Decriminalize and keep the tax out of it.
I worry more about the political signal that saying we can't let this be a State's Rights issue because we can't trust the States to make the right decision sends.
And we sure want more people out there driving DUI.
National marijuana prohibition is dead and it isn’t coming back. The states are dealing with it now, as they should have been all along per the Tenth Amendment.
Treatment? Like an antibiotic? Feh.
People tend to crow the most about states' rights when it involves an issue they support.
But when it's something they are against - marijuana, assisted suicide, gay marriage, etc - they become the Fed Govt's biggest cheerleaders.
It's NOT!!!!
It's NOT!!!!
It's NOT!!!!
It's NOT!!!!
It's NOT!!!!
It's NOT!!!!
It's really NOT!!!! Wah!!
Lol :o)!!
I know it’s quaint, but there was a time in this country that taxes existed to raise funds, not to accomplish social engineering goals. Its no better when we do it for our goals.
Disappointing, as Malkin has been one of the few pundit/columnists left that I stuck with, as so many of the so-called conservative writers went off the rails in so many ways (hello, Ann Coulter!). I don’t agree with Malkin here. Ah, well. To hell with ‘em all. I’ve pretty much stopped reading each and every one of them, just like I stopped watching FoxNews.
so which drug do you pin the intoxication and incompetance on?....alcohol always gets the wrap because its politically correct to attack alcohol while other stuff like weed and cocaine just get that little wink wink...afterall, all the beautiful people use the coke.....
Legalize pot and increase the vocabulary of the teenagers. Words such as; like, um ya know, like, wow, dude, awesome, like yea, cool, DUDE, ya know, uh yea, bummer and other words of brilliance will become the most commonly used vernacular of the useless idiot generation. Aspirations of nothingness come to mind for their future./Sad
not sure what you are saying, CO is taxing the hell out of it.
If it needs to be under federal authority then we need to get an amendment. If they think we can abuse the Commerce Clause without unintended consequences they're pissing into the wind.
Go downtown and buy a dimebag furkreissakes
It’s the same malarkey used when they say “the money will be directed towards education”.
Pass it on it’s own merit.
Dangling a carrot of wealth for the state while reducing other taxes is bogus, specially when they are setting up ways to circumvent the tax (and subsidize people’s pot use).
Nobody ever buys my glasses or contacts (if I buy an insurance plan, it pretty much works out to pre-tax income being set aside and “maxes out” at about the rate I put in).
But free pot and sex pills on the public’s dime. Okay.
I think the proper question is not whether marijuana is harmful, it is, or whether it leads to undesirable collateral problems, it does, the question is, are the disadvantages of legalizing marijuana greater or less than the disadvantages of continuing to, at least notionally, make it illegal?

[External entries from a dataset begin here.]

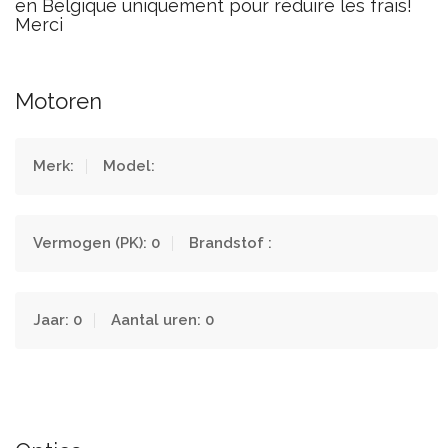
en Belgique uniquement pour réduire les frais!
Merci
Motoren
Merk:
Model:
Vermogen (PK): 0
Brandstof :
Jaar: 0
Aantal uren: 0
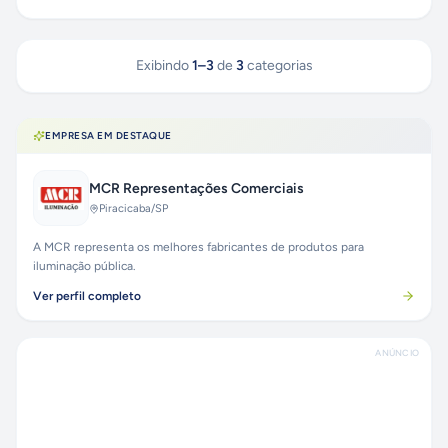
Exibindo
1
–
3
de
3
categorias
EMPRESA EM DESTAQUE
MCR Representações Comerciais
Piracicaba
/SP
A MCR representa os melhores fabricantes de produtos para
iluminação pública.
Ver perfil completo
ANÚNCIO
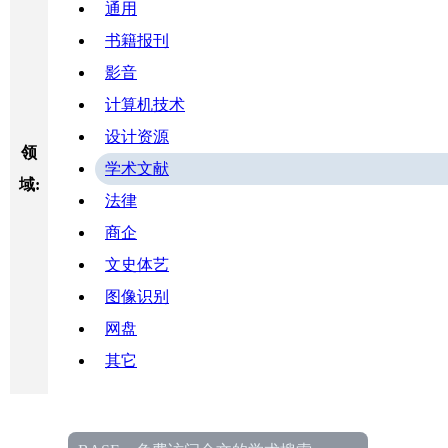
通用
书籍报刊
影音
计算机技术
设计资源
领
学术文献
域:
法律
商企
文史体艺
图像识别
网盘
其它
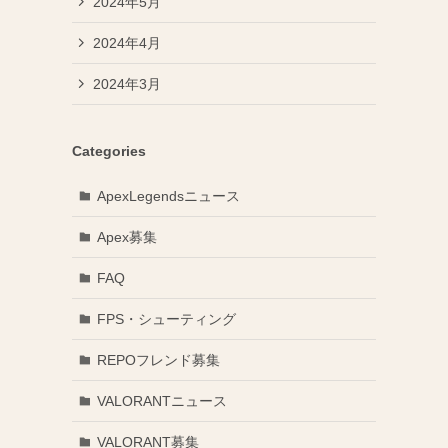
2024年5月
2024年4月
2024年3月
Categories
ApexLegendsニュース
Apex募集
FAQ
FPS・シューティング
REPOフレンド募集
VALORANTニュース
VALORANT募集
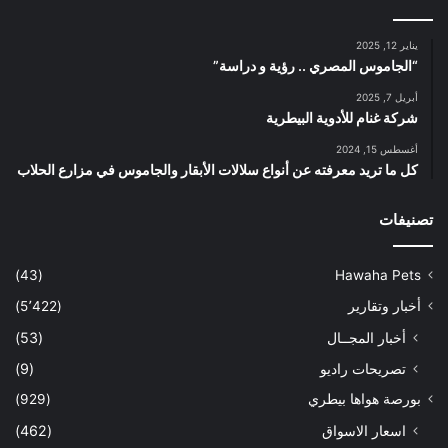
يناير 12, 2025
“الجاموس المصري .. رؤية و دراسة”
أبريل 7, 2025
شركة غنام للأدوية البيطرية
أغسطس 15, 2024
كل ما تريد معرفته عن أنواع سلالات الأبقار والجاموس في مزارع الحلاب
تصنيفات
(43)
Hawaha Pets
أخبار وتقارير
(5٬422)
أخبار المجــال
(53)
تصريحات راديو
(9)
بورصة هواها بيطري
(929)
اسعار الاسواق
(462)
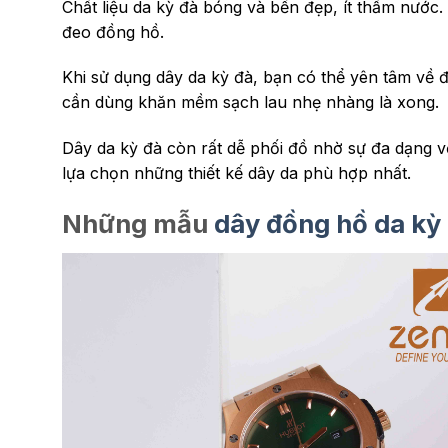
Chất liệu da kỳ đà bóng và bền đẹp, ít thấm nước.
đeo đồng hồ
.
Khi sử dụng dây da kỳ đà, bạn có thể yên tâm về đ
cần dùng khăn mềm sạch lau nhẹ nhàng là xong.
Dây da kỳ đà còn rất dễ phối đồ nhờ sự đa dạng v
lựa chọn những thiết kế dây da phù hợp nhất.
Những mẫu
dây đồng hồ da kỳ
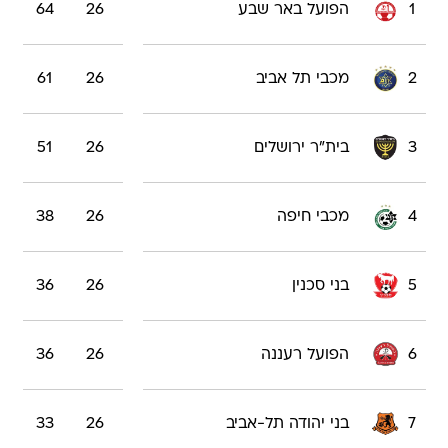
1
הפועל באר שבע
26
64
2
מכבי תל אביב
26
61
3
בית"ר ירושלים
26
51
4
מכבי חיפה
26
38
5
בני סכנין
26
36
6
הפועל רעננה
26
36
7
בני יהודה תל-אביב
26
33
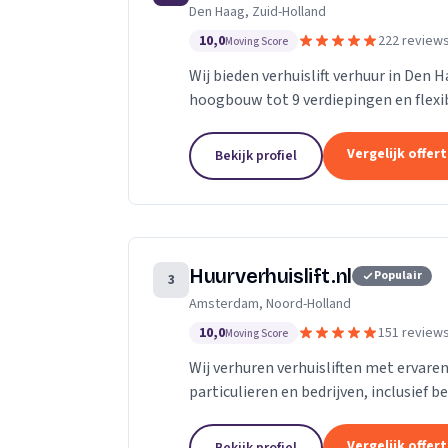
Den Haag, Zuid-Holland
10,0
222 review
Moving Score
Wij bieden verhuislift verhuur in Den 
hoogbouw tot 9 verdiepingen en flexibe
Vergelijk offer
Bekijk profiel
Huurverhuislift.nl
Populair
3
Amsterdam, Noord-Holland
10,0
151 review
Moving Score
Wij verhuren verhuisliften met ervare
particulieren en bedrijven, inclusief b
Vergelijk offer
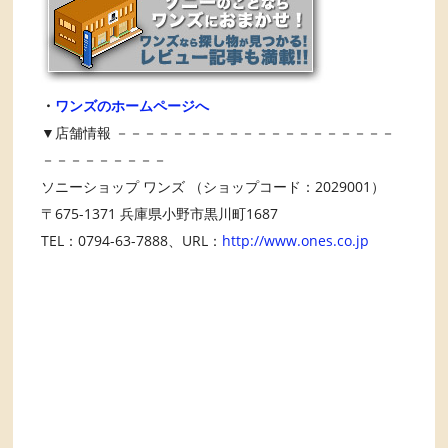
・
ワンズのホームページへ
▼店舗情報 －－－－－－－－－－－－－－－－－－－－
－－－－－－－－－
ソニーショップ ワンズ （ショップコード：2029001）
〒675-1371 兵庫県小野市黒川町1687
TEL：0794-63-7888、URL：
http://www.ones.co.jp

In my view the corruption and general disregard for the rule of law is so harmful to a society which is already disintegrating partly because of a general disregard for the rule of law that I believe the harm of keeping it technically illegal far exceeds the societal harm of legalizing it. I believe that we are reaping all the disadvantages of illegality,such as driving under the influence, and none of the advantages of making marijuana legal, such as disincentivizing criminal activity.
At the same time we are not reaping the advantages of making marijuana illegal, such as reducing consumption rates.
The war on drugs is lost, and the war on corruption is about to be lost as well.
Yep. America-2014 for you. A nation of dopeheads and degenerates.